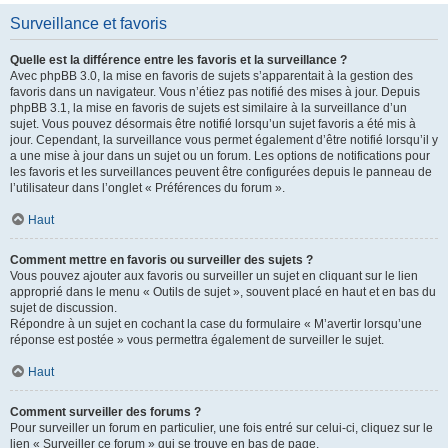
Surveillance et favoris
Quelle est la différence entre les favoris et la surveillance ?
Avec phpBB 3.0, la mise en favoris de sujets s’apparentait à la gestion des
favoris dans un navigateur. Vous n’étiez pas notifié des mises à jour. Depuis
phpBB 3.1, la mise en favoris de sujets est similaire à la surveillance d’un
sujet. Vous pouvez désormais être notifié lorsqu’un sujet favoris a été mis à
jour. Cependant, la surveillance vous permet également d’être notifié lorsqu’il y
a une mise à jour dans un sujet ou un forum. Les options de notifications pour
les favoris et les surveillances peuvent être configurées depuis le panneau de
l’utilisateur dans l’onglet « Préférences du forum ».
Haut
Comment mettre en favoris ou surveiller des sujets ?
Vous pouvez ajouter aux favoris ou surveiller un sujet en cliquant sur le lien
approprié dans le menu « Outils de sujet », souvent placé en haut et en bas du
sujet de discussion.
Répondre à un sujet en cochant la case du formulaire « M’avertir lorsqu’une
réponse est postée » vous permettra également de surveiller le sujet.
Haut
Comment surveiller des forums ?
Pour surveiller un forum en particulier, une fois entré sur celui-ci, cliquez sur le
lien « Surveiller ce forum » qui se trouve en bas de page.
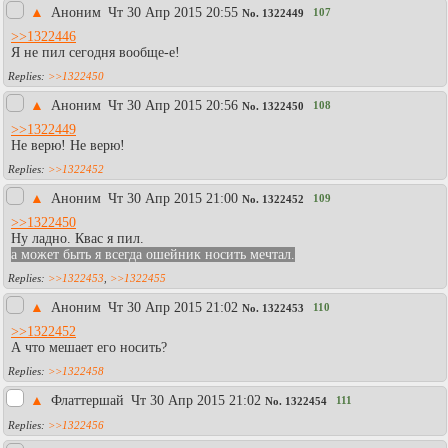
▲
Аноним
Чт 30 Апр 2015 20:55
107
No.
1322449
>>1322446
Я не пил сегодня вообще-е!
>>1322450
▲
Аноним
Чт 30 Апр 2015 20:56
108
No.
1322450
>>1322449
Не верю! Не верю!
>>1322452
▲
Аноним
Чт 30 Апр 2015 21:00
109
No.
1322452
>>1322450
Ну ладно. Квас я пил.
а может быть я всегда ошейник носить мечтал.
>>1322453
,
>>1322455
▲
Аноним
Чт 30 Апр 2015 21:02
110
No.
1322453
>>1322452
А что мешает его носить?
>>1322458
▲
Флаттершай
Чт 30 Апр 2015 21:02
111
No.
1322454
>>1322456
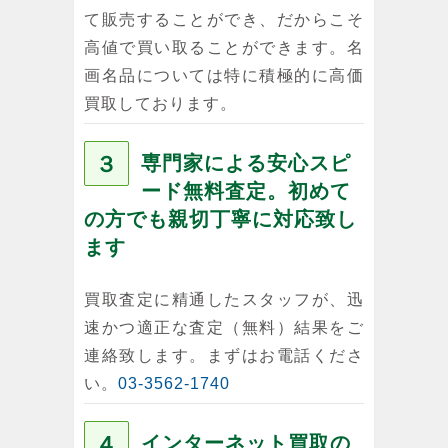
て販売することができ、だからこそ
高値で買い取ることができます。名
画名品については特に積極的に高価
買取しております。
３
専門家による安心スピ
ード無料査定。初めて
の方でも親切丁寧に対応致し
ます
買取査定に精通したスタッフが、迅
速かつ適正な査定（無料）結果をご
連絡致します。まずはお電話くださ
い。
03-3562-1740
４
インターネット買取の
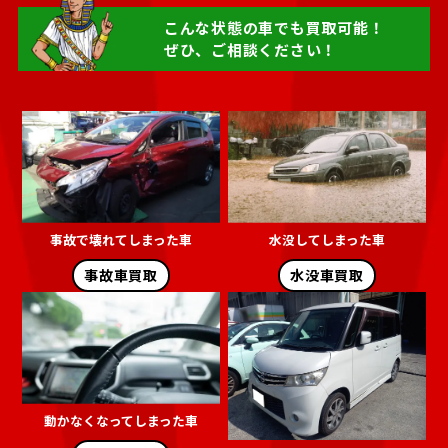
加茂郡 富加町
加茂郡 川辺町
こんな状態の車でも買取可能！
ぜひ、ご相談ください！
加茂郡 七宗町
加茂郡 八百津町
加茂郡 白川町
加茂郡 東白川村
可児郡 御嵩町
大野郡 白川村
事故で壊れてしまった車
水没してしまった車
事故車買取
水没車買取
動かなくなってしまった車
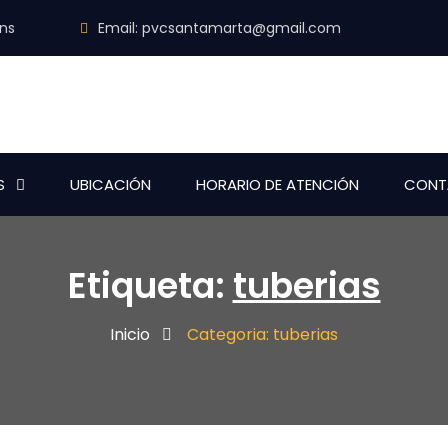
ins
Email:
pvcsantamarta@gmail.com
S
UBICACIÓN
HORARIO DE ATENCIÓN
CONT
Etiqueta:
tuberias
Inicio
Categoria: tuberias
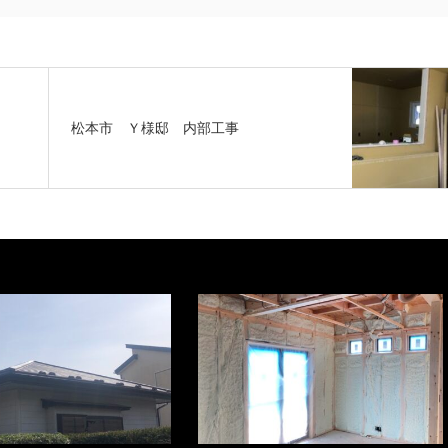
松本市 Ｙ様邸 内部工事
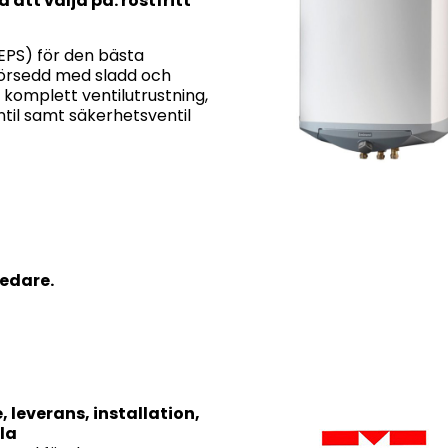
 att välja på: rostfritt
EPS) för den bästa
örsedd med sladd och
 komplett ventilutrustning,
til samt säkerhetsventil
edare.
leverans, installation,
la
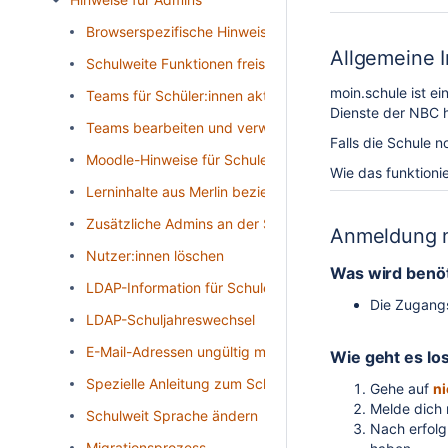
Browserspezifische Hinweise
Allgemeine 
Schulweite Funktionen freischalten
moin.schule ist e
Teams für Schüler:innen aktivieren
Dienste der NBC h
Teams bearbeiten und verwalten
Falls die Schule 
Moodle-Hinweise für Schulen
Wie das funktionie
Lerninhalte aus Merlin beziehen
Zusätzliche Admins an der Schule benennen
Anmeldung m
Nutzer:innen löschen
Was wird benöt
LDAP-Information für Schulen
Die Zugangs
LDAP-Schuljahreswechsel
E-Mail-Adressen ungültig machen (Schulwechsel)
Wie geht es lo
Spezielle Anleitung zum Schulwechsel für Schulen mit
Gehe auf
n
Melde dich 
Schulweit Sprache ändern
Nach erfolg
Migrationsprozess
===============
WHAT YOU SHOULD DO - Copy whichever lines of the records above contain the word "lorsqu".

EXERCISE ANSWER -
sujet. Vous pouvez désormais être notifié lorsqu’un sujet favoris a été mis à
jour. Cependant, la surveillance vous permet également d’être notifié lorsqu’il y
Répondre à un sujet en cochant la case du formulaire « M’avertir lorsqu’une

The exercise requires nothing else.